A trial to test the safety and effectiveness of gene therapy to cure or alleviate HIV in patients has seen promising results according to a paper published yesterday in the journal Nature Medicine. When the therapy was used on 74 patients it was shown to be safe and appeared to reduce the ability of the virus to damage the patients’ immune systems. Although the results represent a notable milestone, the therapy still requires significant refinement and readers are advised to resist the hype associated with this story at other news outlets.
HIV harms its victims by systematically infecting and destroying the cells that make up the immune system, leaving them unable to defend themselves against what would normally be harmless infections. HIV sufferers currently must take a daily cocktail of medication called highly active antiretroviral therapy (HAART) to defend themselves against the virus. HAART is plagued with high costs, a daily treatment regimen, and serious negative side effects to patient health. Gene therapy holds the promise of one day completely curing patients with a once only treatment.

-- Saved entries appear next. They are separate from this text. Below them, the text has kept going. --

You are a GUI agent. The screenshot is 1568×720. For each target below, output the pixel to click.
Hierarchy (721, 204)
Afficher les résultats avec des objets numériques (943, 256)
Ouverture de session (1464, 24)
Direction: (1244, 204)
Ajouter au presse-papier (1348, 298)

In the trial, 38 HIV-1-infected adults had their blood (i.e. bone marrow) “upgraded” with a gene that was expected to thwart HIV’s normal ability to destroy cells of the human immune system. The remaining 36 patients in the 74 patient trial were given a placebo. The gene therapy appears to have had some success in stopping HIV from destroying CD4+ cells, a vital component of the immune system, as evidenced by higher levels of CD4+ cell counts in adults that received the therapy. Even 100 weeks after the trial, patients that received the therapy still showed elevated CD4+ cell counts, demonstrating the long term effectiveness of the therapy.

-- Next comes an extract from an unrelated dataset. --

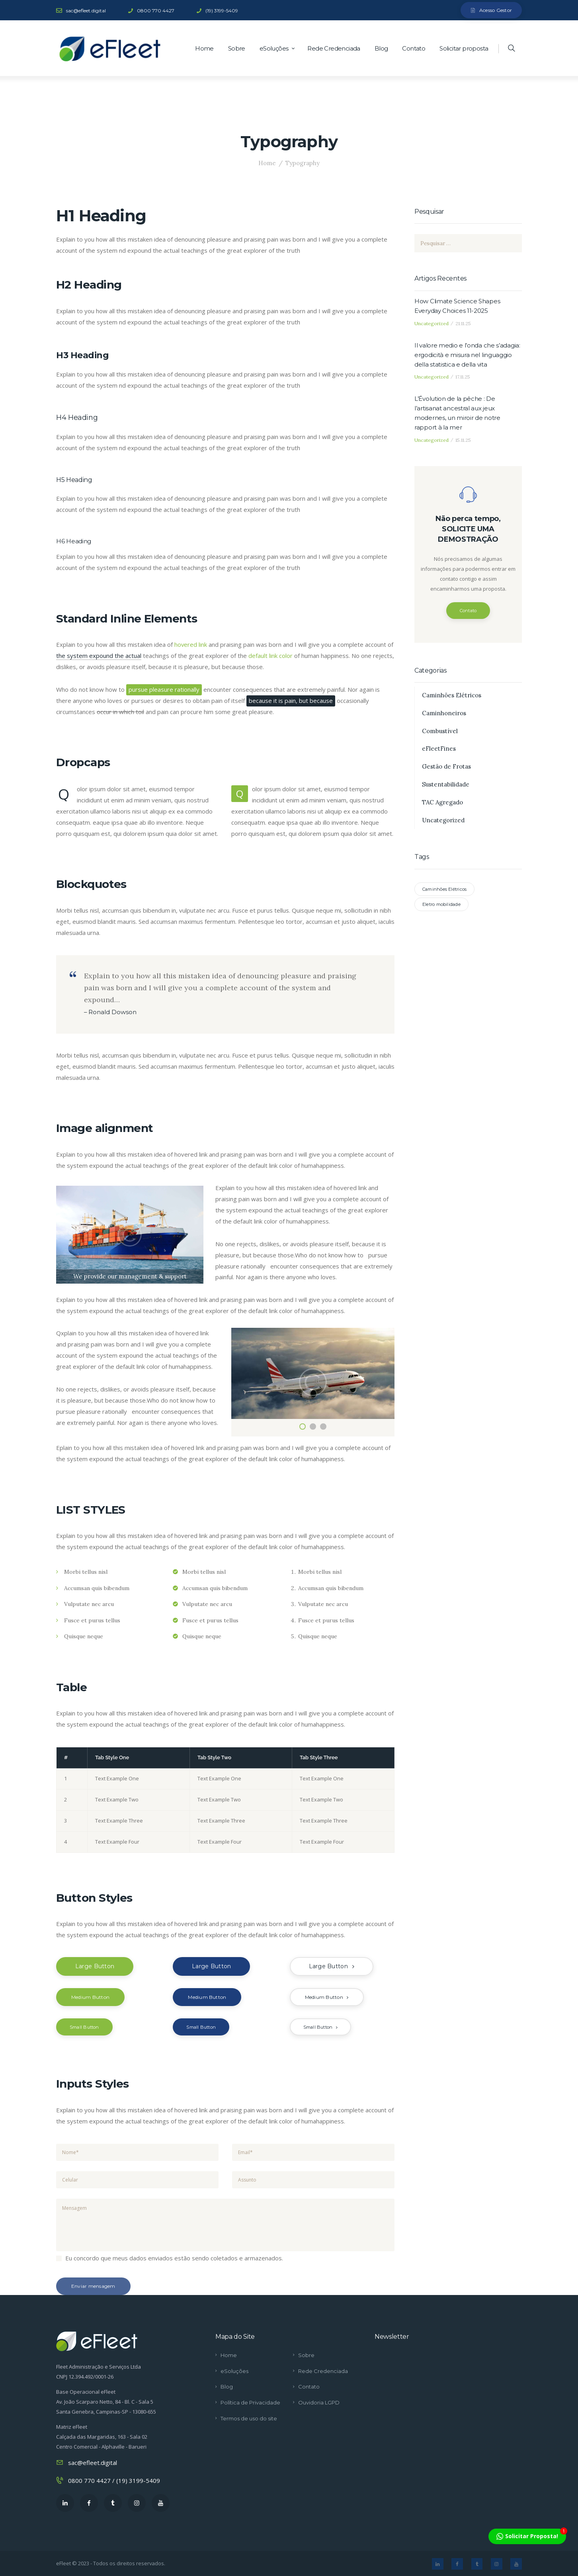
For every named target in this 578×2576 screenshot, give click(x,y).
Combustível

After 48 weeks the researchers found there was no statistically significant difference in the amount of HIV circulating in the blood of the two groups of patients. This is not unexpected, as the gene therapy is not designed to attack HIV directly or to limit its pervasiveness within the body, but rather to stop it from infecting and destroying the vital cells of the immune system.
Medical News Today has one of the less hyped reports on the trial. From the report:
For the study, Mitsuyasu and colleagues took blood stem cells (CD34+ hematopoietic progenitor cells) from the patients in the treatment group, modified them to carry an enzyme called OZ1, and then reinjected them back into the patients. OZ1 targets two proteins that stop HIV replicating itself.
The trial was double blinded, so neither the patients nor the health care team treating them knew whether their stem cells carried the active enzyme or a placebo.
Although the therapy in this trial showed some success in limiting HIV’s ability to attack the immune system, the success was far short of what is needed. The problem is likely related to the fact that only part of the patients’ blood system was upgraded with the new gene instead of all of it. Researchers need to develop theories and techniques to completely upgrade the entire blood system with the new gene. They will then need to run exhaustive trials to test and develop these improvements.
Although the near term (3-5 years) prospects for this therapy seem limited, the longer term (10-20 year) prospects look very promising! Researchers know what they need to do, they just need to get better at doing it.